What the task asks - Reproduce all the records word for word. Omit images.
---------- Raw data ----------
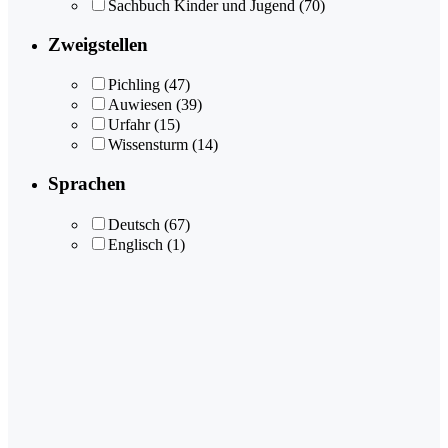
Sachbuch Kinder und Jugend
(70)
Zweigstellen
Pichling
(47)
Auwiesen
(39)
Urfahr
(15)
Wissensturm
(14)
Sprachen
Deutsch
(67)
Englisch
(1)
----------
Solved problem -
Sachbuch Kinder und Jugend
(70)
Zweigstellen
Pichling
(47)
Auwiesen
(39)
Urfahr
(15)
Wissensturm
(14)
Sprachen
Deutsch
(67)
Englisch
(1)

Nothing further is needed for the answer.